Читать «Письм к С. В. Потресову» онлайн - страница 6

Владимир Набоков

В 1922 г. был впервые напечатан в книге «Неизданный Пушкин» следующий отрывок, написанный около 1833 г.: «Часто думал я об этом ужасном семейственном романе: воображал беременность молодой жены, ее ужасное положение и спокойное доверч[ивое] ожидание мужа.

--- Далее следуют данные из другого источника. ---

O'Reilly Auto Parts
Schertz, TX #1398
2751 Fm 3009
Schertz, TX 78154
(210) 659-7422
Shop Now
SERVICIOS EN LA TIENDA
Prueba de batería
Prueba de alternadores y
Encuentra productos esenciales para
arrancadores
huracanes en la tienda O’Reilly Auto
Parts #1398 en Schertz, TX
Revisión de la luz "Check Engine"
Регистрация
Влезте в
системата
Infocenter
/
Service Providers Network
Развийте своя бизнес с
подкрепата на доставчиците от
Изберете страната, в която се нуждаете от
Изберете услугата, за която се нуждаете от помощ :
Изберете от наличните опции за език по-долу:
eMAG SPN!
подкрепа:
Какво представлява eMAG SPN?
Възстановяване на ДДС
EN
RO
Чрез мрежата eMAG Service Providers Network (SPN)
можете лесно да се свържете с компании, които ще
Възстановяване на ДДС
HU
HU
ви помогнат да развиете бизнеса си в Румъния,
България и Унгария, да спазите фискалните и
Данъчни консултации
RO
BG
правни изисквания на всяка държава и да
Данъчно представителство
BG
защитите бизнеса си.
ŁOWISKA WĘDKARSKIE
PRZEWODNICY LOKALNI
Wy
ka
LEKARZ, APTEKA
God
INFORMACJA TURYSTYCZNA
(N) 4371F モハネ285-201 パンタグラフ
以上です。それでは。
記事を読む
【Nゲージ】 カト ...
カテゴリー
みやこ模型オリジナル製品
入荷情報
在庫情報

Наконец час родов наступает. Муж присутствует при муках милой преступницы. Он слышит первые крики новорожденного; в упоении восторга бросается к своему младенцу — — — и остается неподвижен — — —». Проставленные тире как будто бы оставляют место для другого толкования, нежели предложено Добужинским в письме Набокову. Но всякий здравомыслящий читатель должен понять, что нечего было бы и пугаться милой роженице, не понимай она, что именно цвет рождающегося ребенка может не ответить нетерпеливым ожиданиям супруга. Конечно, может быть еще одно толкование. В «Начале новой автобиографии», там, где Пушкин пишет о своем черном прадеде, есть такие строки: «В семейственной жизни прадед мой Ганнибал так же был не счастлив, как и прадед мой Пушкин. Первая жена его, красавица, родом гречанка, родила ему белую дочь. Он с нею развелся и принудил ее постричься в Тихвинском монастыре». Приведенный выше отрывок в сравнении с этим несомненно относится к художественному замыслу Пушкина, а не к давно пережитому, почти забытому, жестоко отомщенному и вовсе не романтическому эпизоду из семейной жизни реального Ганнибала, ставшего прототипом пушкинского Арапа.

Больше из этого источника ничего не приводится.